Contexte et enjeux
L’un des enjeux majeurs pour accéder à une valorisation énergétique et agronomique optimisée des déchets et résidus organiques est de promouvoir des cascades technologiques innovantes, qui minimisent les impacts environnementaux et permettent de développer une bioéconomie sur les territoires. Si l’on considère la production d’énergie renouvelable sur la base de la biomasse, deux grandes voies se dégagent : la méthanisation et la thermo-conversion (pyrolyse/gazéification). Parallèlement, le compostage reste encore une solution largement répandue de transformation/stabilisation avant retour au sol des déchets organiques. Ces trois types de procédés aboutissent à des produits variés : énergie, huiles à haute valeur ajoutée, digestats, biochar et compost. Cependant, il existe pour chacun d’eux des limites et des questionnements. Ainsi, la méthanisation conduit à la production de digestat caractérisé par sa forte teneur en azote, notamment en azote ammoniacal dont le comportement peut significativement différer de celui d’un produit organique non méthanisé. Un potentiel accru d’émission ammoniacale a ainsi été observé lors du stockage et du retour au sol de digestat. Ces émissions vont également apparaitre lors du compostage du digestat solide, qui reste à ce jour la principale voie d’obtention d’un statut de produit pour les digestats. La pyrolyse produit quant à elle des biochars qui soulèvent des questions concernant leurs effets agronomiques. Enfin, l’un des verrous du procédé de compostage réside dans les pertes azotées (NH3 et N2O) qui entrainent un impact environnemental négatif et de plus limitent l’intérêt agronomique du produit obtenu. En particulier, la comparaison du compostage de déchets non méthanisés et de digestats montrent des émissions plus importantes dans le cas des digestats, la part d’azote perdue pouvant aller jusqu’à 70% de l’azote initialement contenu. De plus des émissions de N2O sont fréquemment observées dans une phase tardive du compostage de digestat. L’enjeu de minimisation des émissions azotées lors du compostage des digestats est donc crucial pour limiter l’impact environnemental du traitement mais également pour optimiser la valeur fertilisante des composts de digestats.

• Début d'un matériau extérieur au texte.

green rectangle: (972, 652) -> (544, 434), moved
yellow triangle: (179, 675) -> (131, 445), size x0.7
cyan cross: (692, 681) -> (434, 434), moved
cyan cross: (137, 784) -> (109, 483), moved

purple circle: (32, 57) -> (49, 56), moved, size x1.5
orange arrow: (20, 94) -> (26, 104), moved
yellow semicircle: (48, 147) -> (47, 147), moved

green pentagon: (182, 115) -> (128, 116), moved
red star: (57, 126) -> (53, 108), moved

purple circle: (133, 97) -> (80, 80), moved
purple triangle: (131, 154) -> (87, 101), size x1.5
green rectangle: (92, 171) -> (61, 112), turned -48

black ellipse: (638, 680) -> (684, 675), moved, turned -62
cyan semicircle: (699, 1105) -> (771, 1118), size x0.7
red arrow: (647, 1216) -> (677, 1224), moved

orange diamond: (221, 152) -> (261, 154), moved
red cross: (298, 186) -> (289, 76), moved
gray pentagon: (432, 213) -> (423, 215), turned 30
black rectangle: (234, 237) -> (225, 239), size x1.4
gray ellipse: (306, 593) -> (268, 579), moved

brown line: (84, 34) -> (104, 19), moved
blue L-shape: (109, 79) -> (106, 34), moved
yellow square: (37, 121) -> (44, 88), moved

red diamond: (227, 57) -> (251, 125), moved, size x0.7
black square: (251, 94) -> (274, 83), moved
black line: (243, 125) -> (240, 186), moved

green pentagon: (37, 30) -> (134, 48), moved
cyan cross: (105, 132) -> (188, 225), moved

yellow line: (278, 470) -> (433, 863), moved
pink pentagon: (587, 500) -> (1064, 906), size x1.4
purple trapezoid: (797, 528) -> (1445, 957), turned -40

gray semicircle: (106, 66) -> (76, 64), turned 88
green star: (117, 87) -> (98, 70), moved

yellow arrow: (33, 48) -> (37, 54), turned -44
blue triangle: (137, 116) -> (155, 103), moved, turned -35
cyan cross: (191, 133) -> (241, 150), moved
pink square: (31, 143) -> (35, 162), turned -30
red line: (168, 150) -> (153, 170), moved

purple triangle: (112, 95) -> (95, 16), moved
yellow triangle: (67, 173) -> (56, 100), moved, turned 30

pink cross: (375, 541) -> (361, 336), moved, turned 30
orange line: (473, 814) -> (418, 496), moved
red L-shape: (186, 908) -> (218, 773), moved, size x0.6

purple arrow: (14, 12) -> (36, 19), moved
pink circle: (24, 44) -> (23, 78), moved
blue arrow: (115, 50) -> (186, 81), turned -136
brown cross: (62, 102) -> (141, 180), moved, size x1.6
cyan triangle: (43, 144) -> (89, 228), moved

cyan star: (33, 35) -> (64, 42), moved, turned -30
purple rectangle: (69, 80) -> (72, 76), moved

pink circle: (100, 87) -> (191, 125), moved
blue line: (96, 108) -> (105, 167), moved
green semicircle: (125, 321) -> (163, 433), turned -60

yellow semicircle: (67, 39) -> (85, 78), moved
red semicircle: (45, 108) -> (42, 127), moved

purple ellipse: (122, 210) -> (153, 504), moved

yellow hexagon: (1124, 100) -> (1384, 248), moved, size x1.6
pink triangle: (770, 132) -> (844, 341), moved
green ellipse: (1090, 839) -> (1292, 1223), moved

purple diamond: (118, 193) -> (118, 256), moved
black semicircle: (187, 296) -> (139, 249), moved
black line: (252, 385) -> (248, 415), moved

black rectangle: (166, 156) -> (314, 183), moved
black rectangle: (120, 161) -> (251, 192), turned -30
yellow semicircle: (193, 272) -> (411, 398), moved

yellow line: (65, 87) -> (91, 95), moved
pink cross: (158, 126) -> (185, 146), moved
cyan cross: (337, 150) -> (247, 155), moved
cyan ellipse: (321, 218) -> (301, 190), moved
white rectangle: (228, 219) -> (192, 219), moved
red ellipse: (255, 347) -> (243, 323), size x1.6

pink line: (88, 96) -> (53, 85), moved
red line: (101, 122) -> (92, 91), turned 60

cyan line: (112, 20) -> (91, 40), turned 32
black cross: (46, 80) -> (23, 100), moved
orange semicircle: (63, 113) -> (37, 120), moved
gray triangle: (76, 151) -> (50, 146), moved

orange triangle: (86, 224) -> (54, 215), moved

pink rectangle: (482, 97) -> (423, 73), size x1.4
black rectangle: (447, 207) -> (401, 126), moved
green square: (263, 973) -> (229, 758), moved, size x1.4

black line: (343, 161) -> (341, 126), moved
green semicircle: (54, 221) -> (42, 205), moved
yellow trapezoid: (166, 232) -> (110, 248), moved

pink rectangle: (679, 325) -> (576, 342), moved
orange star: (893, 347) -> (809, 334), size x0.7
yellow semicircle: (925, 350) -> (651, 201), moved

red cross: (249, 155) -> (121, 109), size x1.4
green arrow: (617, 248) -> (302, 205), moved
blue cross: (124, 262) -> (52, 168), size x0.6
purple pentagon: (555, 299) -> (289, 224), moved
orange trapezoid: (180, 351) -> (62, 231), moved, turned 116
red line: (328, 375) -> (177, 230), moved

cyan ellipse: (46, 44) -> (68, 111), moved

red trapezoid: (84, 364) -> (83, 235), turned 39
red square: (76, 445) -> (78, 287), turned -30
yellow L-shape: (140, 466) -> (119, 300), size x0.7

Une perspective pour répondre à ces questions pourrait résider dans la proposition d’une cascade technologique valorisant conjointement le digestat et le biochar par compostage en un fertilisant à haute valeur ajoutée. En effet, différentes approches sont explorées pour réduire les émissions azotées en compostage : modification du rapport C/N ; modification des conditions d’aération; modification des conditions de pH ; inoculation de micro-organismes d’intérêt; barrière physique. L’approche la plus développée reste néanmoins l’ajout d’un co-substrat, le plus souvent structurant pour piéger l’azote ammoniacal. Cependant, l’intérêt d’un tel piégeage ne peut être avéré que si le structurant est conservé dans le compost en fin de traitement. Parmi les matériaux structurants pouvant être conservés dans le compost, on observe dans la littérature un intérêt croissant pour les biochars issus des procédés de pyrolyse des déchets. L’ajout de biochar semble ainsi amplifier la biodégradation, notamment en modifiant et activant les communautés microbiennes, et la biosynthèse de molécules humiques. Concernant les émissions gazeuses, l’effet de l’ajout de biochar sur les émissions de NH3 varie selon la nature du biochar, mais son utilisation dans le cadre du compostage de digestat semble pouvoir limiter les émissions de CH4 et de N2O. L’étude de l’application au compostage des digestats est cependant très restreinte et des travaux de compréhension des mécanismes et effets liés à l’introduction de biochar lors du compostage de digestat s’avèrent donc nécessaires.
Descriptif des travaux
Le projet de thèse COMBINeD devra répondre aux questions suivantes : 1/ la synergie digestat – biochar – compostage est-elle avérée pour réduire les émissions azotées et obtenir un fertilisant d’intérêt ? ; 2/ Quelle est la faisabilité de mise en œuvre de cette synergie ? Pour répondre à ces questions, le projet de thèse développera deux approches:
Ces approches seront développées via 5 tâches présentées ci-après.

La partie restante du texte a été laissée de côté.